Since that time, governments have passed volumes of acts and laws that protect the consumer from the tender ministrations of the used car lot and its attendants.
It is now a rather serious criminal offence to alter odometers or rig cars so that a really bad car can pass as a delightful family hauler to the naive buyer. There are laws that disallow rebuilding wrecked cars and offering them as unblemished and even titles proclaim these rebuilders as salvaged cars so that an interested party is under no illusions as to its origins. There are websites that trace car’s damage histories and every car that changes hands in Ontario is accompanied by a title report on its past owners, a mandatory paid service provided by licence offices.
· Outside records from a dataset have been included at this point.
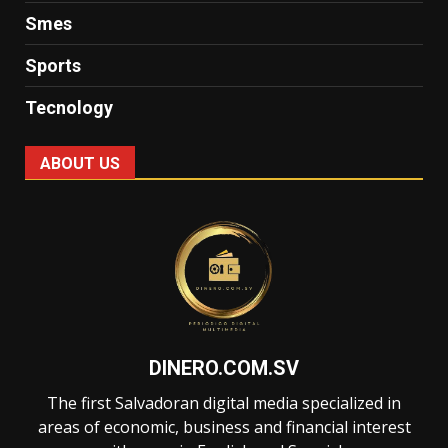
Smes
Sports
Tecnology
ABOUT US
DINERO.COM.SV
The first Salvadoran digital media specialized in
areas of economic, business and financial interest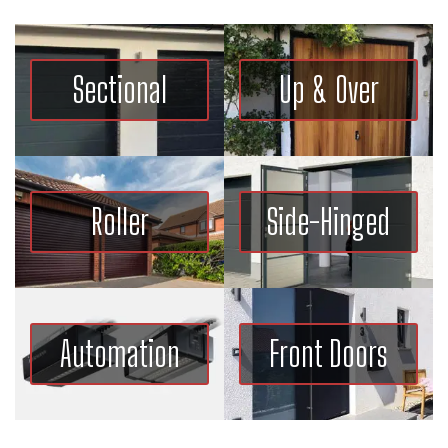
Sectional
Up & Over
Roller
Side-Hinged
Automation
Front Doors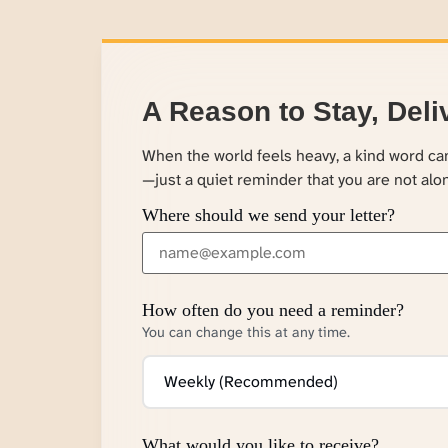
A Reason to Stay, Deli
When the world feels heavy, a kind word c
—just a quiet reminder that you are not alo
Where should we send your letter?
How often do you need a reminder?
You can change this at any time.
What would you like to receive?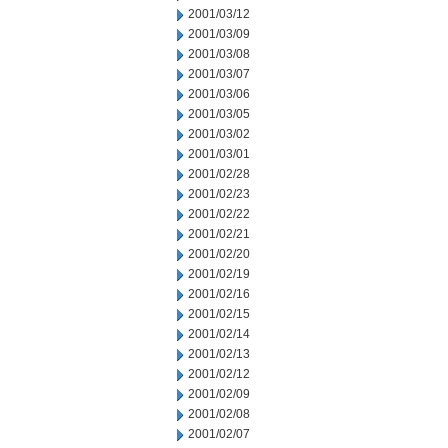
2001/03/12
2001/03/09
2001/03/08
2001/03/07
2001/03/06
2001/03/05
2001/03/02
2001/03/01
2001/02/28
2001/02/23
2001/02/22
2001/02/21
2001/02/20
2001/02/19
2001/02/16
2001/02/15
2001/02/14
2001/02/13
2001/02/12
2001/02/09
2001/02/08
2001/02/07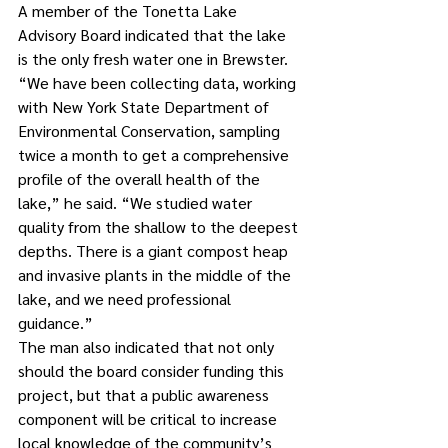
A member of the Tonetta Lake 
Advisory Board indicated that the lake 
is the only fresh water one in Brewster.
“We have been collecting data, working 
with New York State Department of 
Environmental Conservation, sampling 
twice a month to get a comprehensive 
profile of the overall health of the 
lake,” he said. “We studied water 
quality from the shallow to the deepest 
depths. There is a giant compost heap 
and invasive plants in the middle of the 
lake, and we need professional 
guidance.” 
The man also indicated that not only 
should the board consider funding this 
project, but that a public awareness 
component will be critical to increase 
local knowledge of the community’s 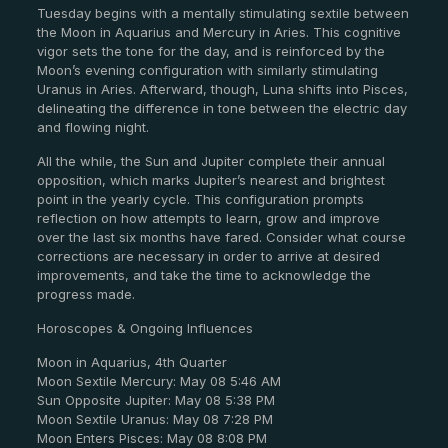
Tuesday begins with a mentally stimulating sextile between
the Moon in Aquarius and Mercury in Aries. This cognitive
vigor sets the tone for the day, and is reinforced by the
Moon’s evening configuration with similarly stimulating
Uranus in Aries. Afterward, though, Luna shifts into Pisces,
delineating the difference in tone between the electric day
and flowing night.
All the while, the Sun and Jupiter complete their annual
opposition, which marks Jupiter’s nearest and brightest
point in the yearly cycle. This configuration prompts
reflection on how attempts to learn, grow and improve
over the last six months have fared. Consider what course
corrections are necessary in order to arrive at desired
improvements, and take the time to acknowledge the
progress made.
Horoscopes & Ongoing Influences
Moon in Aquarius, 4th Quarter
Moon Sextile Mercury: May 08 5:46 AM
Sun Opposite Jupiter: May 08 5:38 PM
Moon Sextile Uranus: May 08 7:28 PM
Moon Enters Pisces: May 08 8:08 PM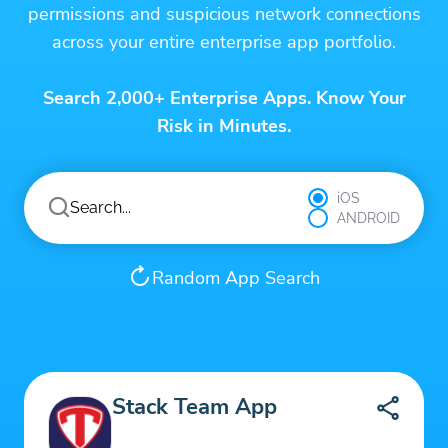
permissions and suspicious network connections
across your entire enterprise app portfolio.
Search 2,000+ Enterprise Apps. Know Your
Risk in Minutes.
iOS
ANDROID
Random App Search
Stack Team App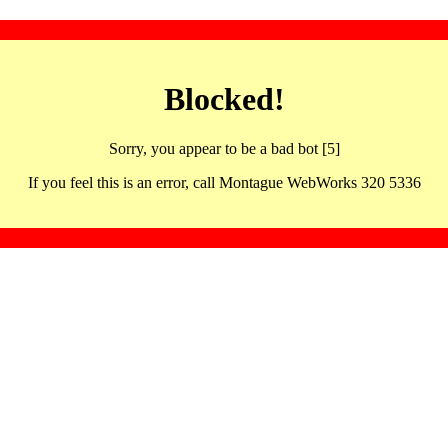
Blocked!
Sorry, you appear to be a bad bot [5]
If you feel this is an error, call Montague WebWorks 320 5336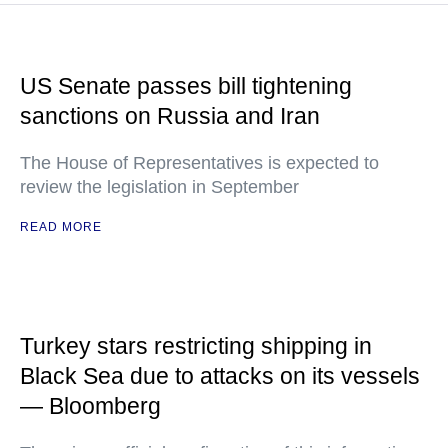
US Senate passes bill tightening
sanctions on Russia and Iran
The House of Representatives is expected to
review the legislation in September
READ MORE
Turkey stars restricting shipping in
Black Sea due to attacks on its vessels
— Bloomberg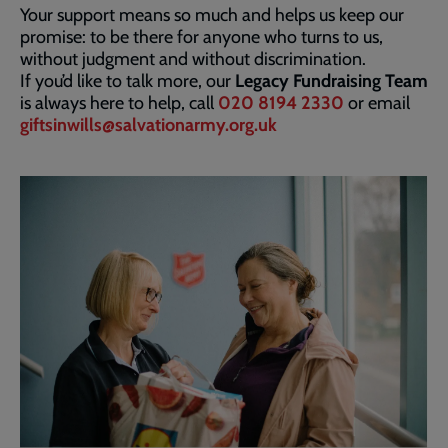
Your support means so much and helps us keep our
promise: to be there for anyone who turns to us,
without judgment and without discrimination.
If you’d like to talk more, our
Legacy Fundraising Team
is always here to help, call
020 8194 2330
or email
giftsinwills@salvationarmy.org.uk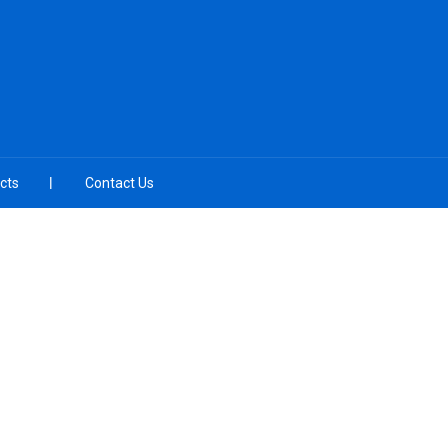
cts
Contact Us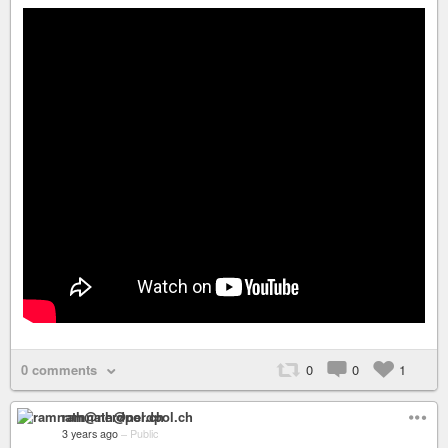
0 comments
0
0
1
ramnath@nerdpol.ch
3 years ago
–
Public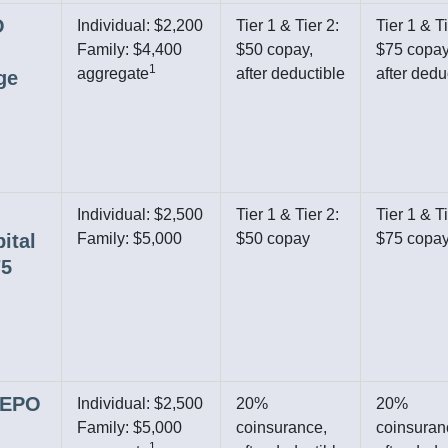
O
Individual: $2,200
Tier 1 & Tier 2:
Tier 1 & Ti
Family: $4,400
$50 copay,
$75 copay
1
aggregate
after deductible
after dedu
ge
Individual: $2,500
Tier 1 & Tier 2:
Tier 1 & Ti
ital
Family: $5,000
$50 copay
$75 copa
75
r EPO
Individual: $2,500
20%
20%
Family: $5,000
coinsurance,
coinsuran
1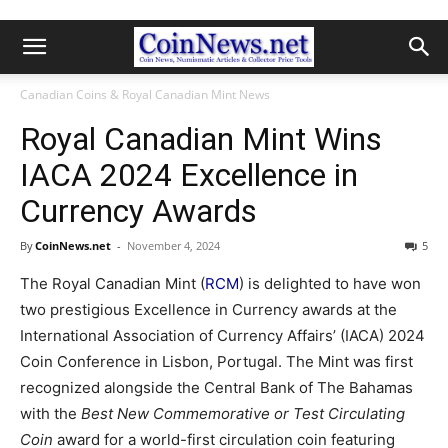
Canadian Coins & Royal Canadian Mint News
Royal Canadian Mint Wins
IACA 2024 Excellence in
Currency Awards
By
CoinNews.net
-
November 4, 2024
5
The Royal Canadian Mint (
RCM
) is delighted to have won
two prestigious Excellence in Currency awards at the
International Association of Currency Affairs’ (IACA) 2024
Coin Conference in Lisbon, Portugal. The Mint was first
recognized alongside the Central Bank of The Bahamas
with the
Best New Commemorative or Test Circulating
Coin
award for a world-first circulation coin featuring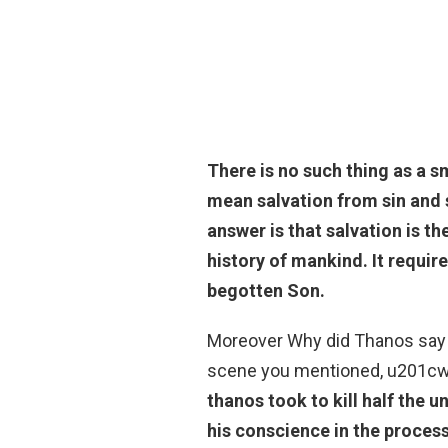
There is no such thing as a sm
mean salvation from sin and s
answer is that salvation is t
history of mankind. It require
begotten Son.
Moreover Why did Thanos say i
scene you mentioned, u201cwha
thanos took to kill half the u
his conscience in the proces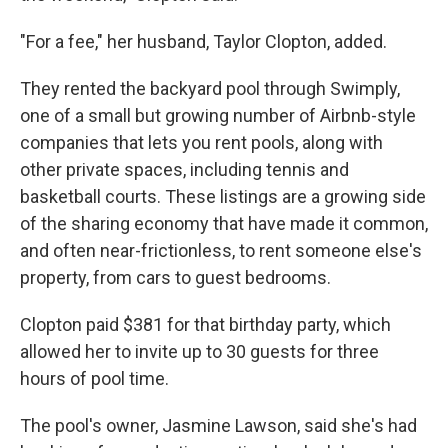
"For a fee," her husband, Taylor Clopton, added.
They rented the backyard pool through Swimply,
one of a small but growing number of Airbnb-style
companies that lets you rent pools, along with
other private spaces, including tennis and
basketball courts. These listings are a growing side
of the sharing economy that have made it common,
and often near-frictionless, to rent someone else's
property, from cars to guest bedrooms.
Clopton paid $381 for that birthday party, which
allowed her to invite up to 30 guests for three
hours of pool time.
The pool's owner, Jasmine Lawson, said she's had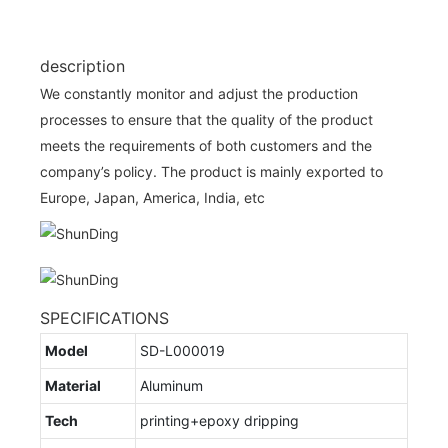
description
We constantly monitor and adjust the production
processes to ensure that the quality of the product
meets the requirements of both customers and the
company’s policy. The product is mainly exported to
Europe, Japan, America, India, etc
SPECIFICATIONS
Model
SD-L000019
Material
Aluminum
Tech
printing+epoxy dripping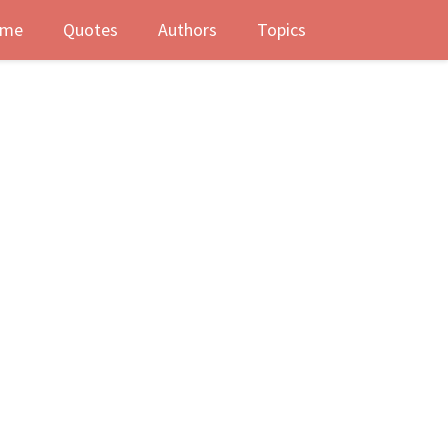
me
Quotes
Authors
Topics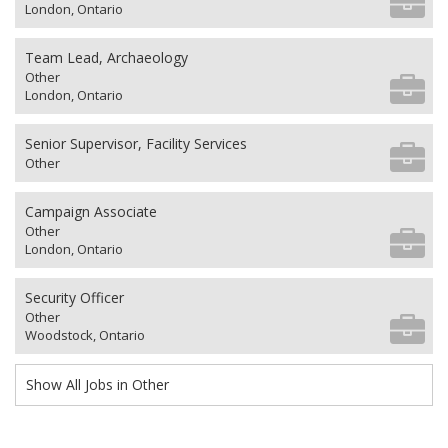
London, Ontario
Team Lead, Archaeology
Other
London, Ontario
Senior Supervisor, Facility Services
Other
Campaign Associate
Other
London, Ontario
Security Officer
Other
Woodstock, Ontario
Show All Jobs in Other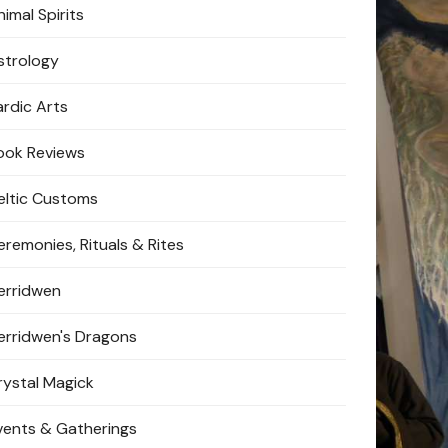
imal Spirits
strology
ardic Arts
ook Reviews
eltic Customs
eremonies, Rituals & Rites
erridwen
erridwen's Dragons
rystal Magick
vents & Gatherings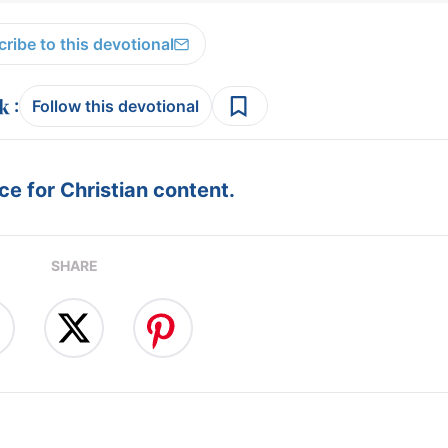
ribe to this devotional
:
Follow this devotional
e for Christian content.
SHARE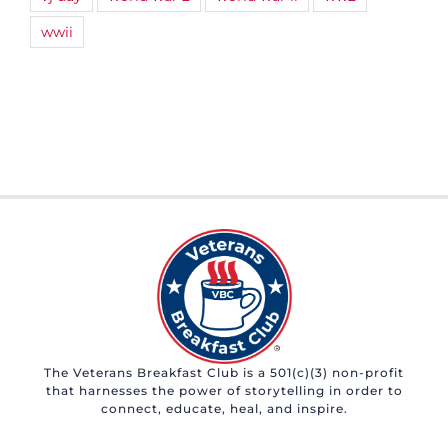
wwii
The Veterans Breakfast Club is a 501(c)(3) non-profit
that harnesses the power of storytelling in order to
connect, educate, heal, and inspire.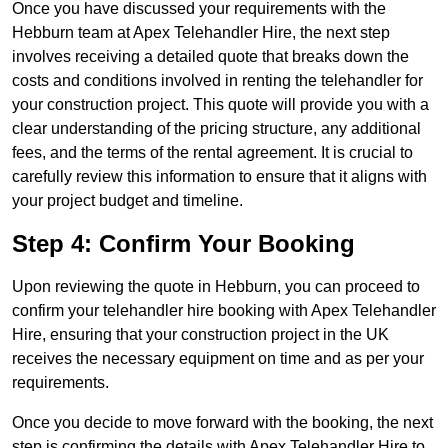
Once you have discussed your requirements with the
Hebburn team at Apex Telehandler Hire, the next step
involves receiving a detailed quote that breaks down the
costs and conditions involved in renting the telehandler for
your construction project. This quote will provide you with a
clear understanding of the pricing structure, any additional
fees, and the terms of the rental agreement. It is crucial to
carefully review this information to ensure that it aligns with
your project budget and timeline.
Step 4: Confirm Your Booking
Upon reviewing the quote in Hebburn, you can proceed to
confirm your telehandler hire booking with Apex Telehandler
Hire, ensuring that your construction project in the UK
receives the necessary equipment on time and as per your
requirements.
Once you decide to move forward with the booking, the next
step is confirming the details with Apex Telehandler Hire to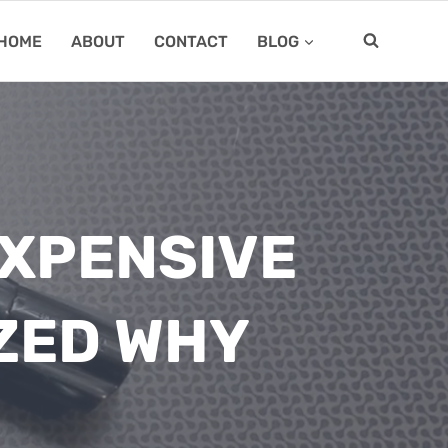
HOME
ABOUT
CONTACT
BLOG
EXPENSIVE
ZED WHY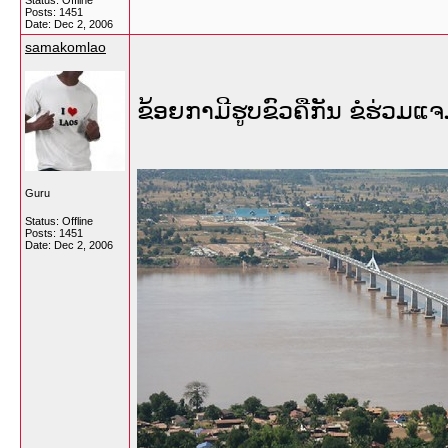
Status: Offline
Posts: 1451
Date:
Dec 2, 2006
samakomlao
ຂ້ອຍກາມີຮູບຂົວຄືກັນ ຂໍຮ່ວມແ
Guru
Status: Offline
Posts: 1451
Date:
Dec 2, 2006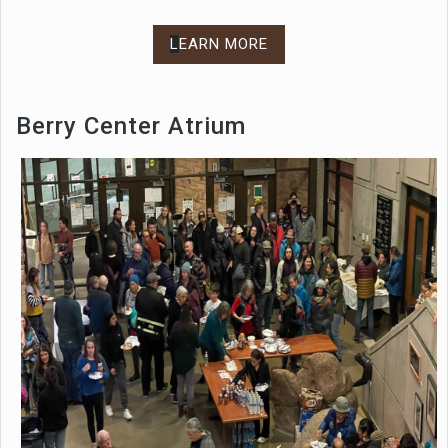
L
EARN MORE
Berry Center Atrium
So, where, you might ask, have all those shady used car salesmen gone? Oh, there are still some out there. Despite government licensing and a code of good behaviour, there are some who are not that evolved from their huckster forebears.
I rarely have truck with them, as the “used cars” I deal with are not usually found under the twinkling come-hither lights of the average used car lot. However, on rare occasions, I have been a buyer when a car of interest has popped up. What amazes me is that, on several occasions, I have wandered away shaking my head at the behaviour of some of these muzzled sharks whose pressure tactics and integrity are little changed from the 1950s. Show an interest in a particular car — especially a very expensive one — and stories abound, stories that can be reversed in the twinkle of an eye depending on what the salesman thinks the buyer wants to hear. Now, this, of course, does not refer to all used car lots or used car salesmen or women, not by a long shot. The used car lots run by new car dealerships usually offer the same service and integrity we are all used to at modern dealers.
However, there are some independent used car lots where the ethics and integrity are little changed from the 1950s and whose occupants are not covered by government regulations or consumer protection laws. Smaller used car lots often appeal to the first-time car buyer or those who cannot afford cars that are not as expensive as the used cars offered by the bigger dealers. These cars are, in fact, the detritus from the big dealerships. They are usually taken in as trades and then sent to auction and are often too old or not in good enough shape to sit in a new car dealer’s used lot.
It is these cars, bought cheaply, that the small lots thrive on. While there are many reputable dealers, it is at the independent used car lot that some of the used car salesmen of old have come to roost. Take note because it is here that the buyer must live by an adage even older than the lots on the Danforth: Buyer beware!